Safia gets poetic about January babies at home and abroad

Safia Elhillo’s The January Children depicts a generation born in Sudan under British occupation. Here, where children were assigned age by height, all having January 1 as a birthday. The narrator’s grandfather was one of them.

Even though she traverses different geographies such as Cairo, Nairobi, Geneva and Maryland, Sudan remains the backdrop of this memoir-like recounting of her life. Sudan is represented as extremely beautiful through the nostalgic memories of her parents’ generation as well as a space that has fallen victim to the violence within it. For instance, the author describes Sudan as “crackling around the edges,” “a signed bit of paper” and with freshly-wounded soldiers. At the same time, the narrator’s mother says she “came from a Sudan that had gardens and magnolia flowers”.

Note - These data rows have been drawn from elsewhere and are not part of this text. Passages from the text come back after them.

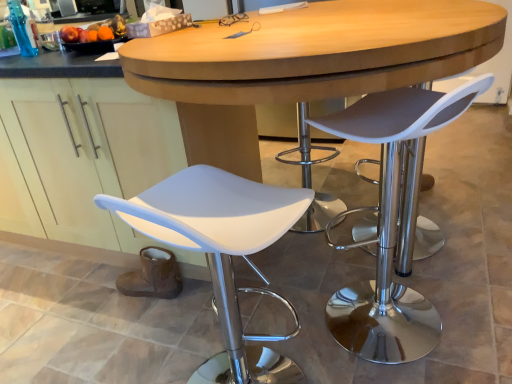 Question: Can you confirm if white matte chair at lower left, which is the 2th chair in right-to-left order, is shorter than matte gray seat at right, which is counted as the first chair, starting from the right?

Choices:
 (A) no
 (B) yes

Answer: (B)

Question: Does white matte chair at lower left, which is counted as the first chair, starting from the left, have a greater height compared to matte gray seat at right, placed as the second chair when sorted from left to right?

Choices:
 (A) yes
 (B) no

Answer: (B)

Question: Is white matte chair at lower left, which is the 2th chair in right-to-left order, turned away from matte gray seat at right, which is counted as the first chair, starting from the right?

Choices:
 (A) yes
 (B) no

Answer: (B)

Question: Are white matte chair at lower left, which is counted as the first chair, starting from the left, and matte gray seat at right, placed as the second chair when sorted from left to right, making contact?

Choices:
 (A) no
 (B) yes

Answer: (A)

Question: Is the depth of white matte chair at lower left, which is counted as the first chair, starting from the left, greater than that of matte gray seat at right, which is counted as the first chair, starting from the right?

Choices:
 (A) no
 (B) yes

Answer: (A)

Question: From the image's perspective, is white matte chair at lower left, which is counted as the first chair, starting from the left, above matte gray seat at right, placed as the second chair when sorted from left to right?

Choices:
 (A) no
 (B) yes

Answer: (A)

Question: Is matte gray seat at right, placed as the second chair when sorted from left to right, not inside white matte chair at lower left, which is the 2th chair in right-to-left order?

Choices:
 (A) yes
 (B) no

Answer: (A)

Question: Considering the relative sizes of matte gray seat at right, placed as the second chair when sorted from left to right, and white matte chair at lower left, which is counted as the first chair, starting from the left, in the image provided, is matte gray seat at right, placed as the second chair when sorted from left to right, wider than white matte chair at lower left, which is counted as the first chair, starting from the left,?

Choices:
 (A) no
 (B) yes

Answer: (A)

Question: Does matte gray seat at right, placed as the second chair when sorted from left to right, have a greater height compared to white matte chair at lower left, which is the 2th chair in right-to-left order?

Choices:
 (A) yes
 (B) no

Answer: (A)

Question: Is matte gray seat at right, which is counted as the first chair, starting from the right, further to camera compared to white matte chair at lower left, which is the 2th chair in right-to-left order?

Choices:
 (A) no
 (B) yes

Answer: (B)

Question: Does matte gray seat at right, placed as the second chair when sorted from left to right, appear on the right side of white matte chair at lower left, which is the 2th chair in right-to-left order?

Choices:
 (A) yes
 (B) no

Answer: (A)

Question: Is matte gray seat at right, placed as the second chair when sorted from left to right, turned away from white matte chair at lower left, which is counted as the first chair, starting from the left?

Choices:
 (A) yes
 (B) no

Answer: (B)

Question: From a real-world perspective, is matte gray seat at right, which is counted as the first chair, starting from the right, above or below white matte chair at lower left, which is counted as the first chair, starting from the left?

Choices:
 (A) above
 (B) below

Answer: (A) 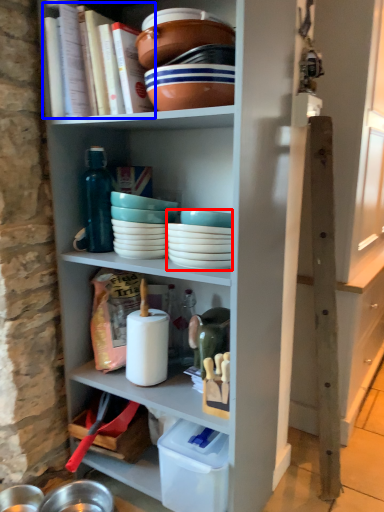 Question: Among these objects, which one is nearest to the camera, tableware (highlighted by a red box) or book (highlighted by a blue box)?

Choices:
 (A) tableware
 (B) book

Answer: (B) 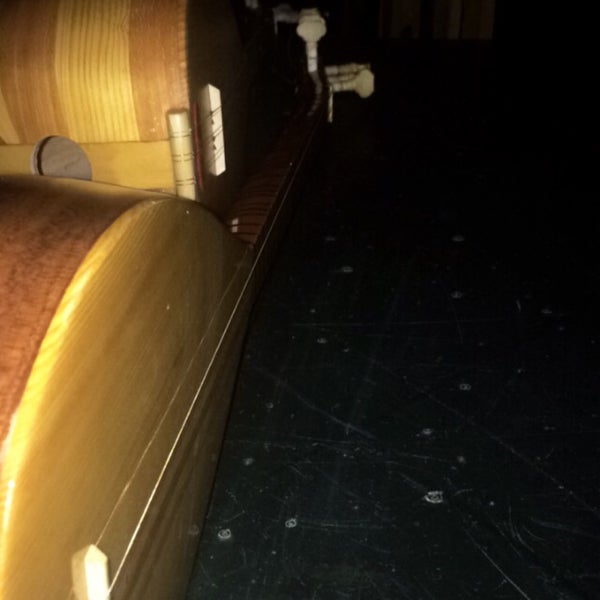 Where is `vinyl floor`? vinyl floor is located at coordinates (447, 353). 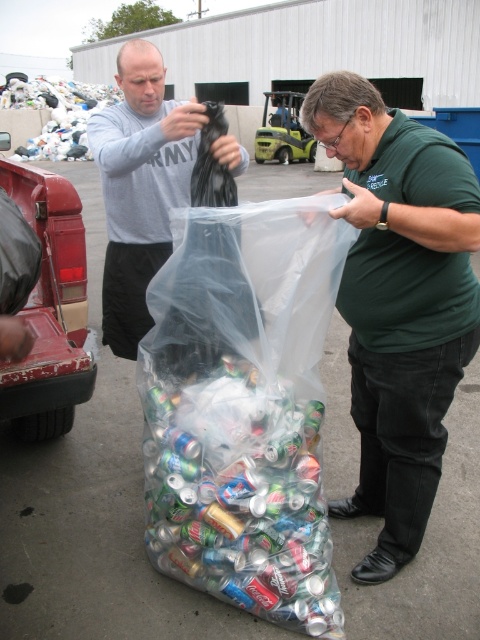 Question: Is translucent plastic bag at center above gray matte shirt at upper left?

Choices:
 (A) no
 (B) yes

Answer: (A)

Question: Based on their relative distances, which object is farther from the plastic bag at upper left?

Choices:
 (A) green matte shirt at center
 (B) translucent plastic bag at center
 (C) gray matte shirt at upper left

Answer: (C)

Question: Which object appears farthest from the camera in this image?

Choices:
 (A) green matte shirt at center
 (B) translucent plastic bag at center
 (C) plastic bag at upper left
 (D) gray matte shirt at upper left

Answer: (C)

Question: Is translucent plastic bag at center closer to camera compared to green matte shirt at center?

Choices:
 (A) yes
 (B) no

Answer: (B)

Question: Which is nearer to the gray matte shirt at upper left?

Choices:
 (A) plastic bag at upper left
 (B) green matte shirt at center
 (C) translucent plastic bag at center

Answer: (C)

Question: Does green matte shirt at center appear on the left side of plastic bag at upper left?

Choices:
 (A) no
 (B) yes

Answer: (A) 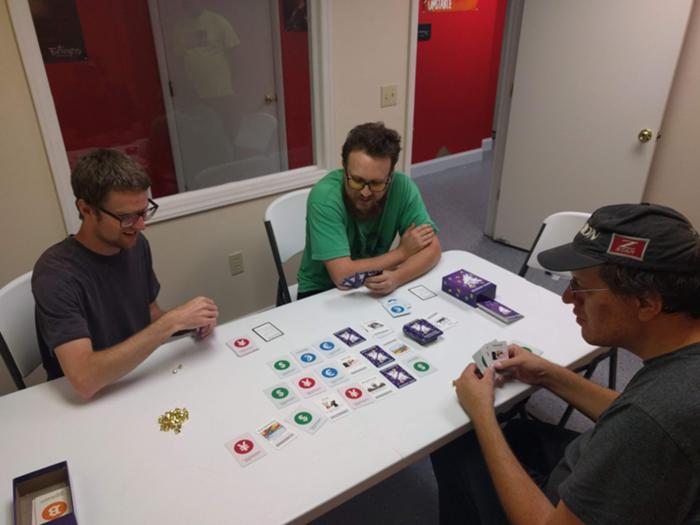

Although the book explores love and family, these usually tender themes are unable to dissociate themselves from violence. For instance, on the day the narrator’s’ parents meet, her father wants to ask her mother if he could “sing something sometime into the gap in her teeth but the first police arrive rip lanterns from trees and fire a shot.”

The narrator also suffers a lot of racism. She talks about how the established standards of beauty cause her to suffer discrimination because of her distinctly African features such as her dark skin, thick hair and large body.

Some of this prejudice has been made familiar even within the Kenyan context, for instance, people warned her mother to keep her out of the sun so she does not grow darker. Some examples of racism she gives, however, are more brutal.

She says “once in Geneva I was one of three African girls at school, two of which were said to stink I was never told which two.”

Within the intimacy of their homes around the world, a prominent consequence of the Sudanese families’ displacement is loneliness. Men are absent from the narrator’s household because of the violent deaths described or because they are “lost or upstairs sleeping or gone to America to look for work gone to England to Saudi Arabia to the Emirates to look for work.”

This contributes to some social alienation. For instance, a classmate Umeima spread a rumour that the narrator wore tight jeans because she did not have a father but her friend Basma assures the narrator that “if both parents had let Umeima leave the house with that ugly T-shirt on then I was better off with just the one.”

Although the narrator expresses the difficulty she feels speaking every language she knows, specifically English and Arabic, Ms Elhillo’s poetry grows rich because of this tension. Direct translation leads the author to call patience “length of mind” and the beautiful language is evident throughout the book.

The absence of language is also significant. Ms Elhillo explores silence as a political tool for controlling the public. In particular, she highlights the policing of language and of art by banning music and murdering a singer and a violinist. “Back home we are plagued by a politeness so dense even the doctors cannot call things what they are,” she says.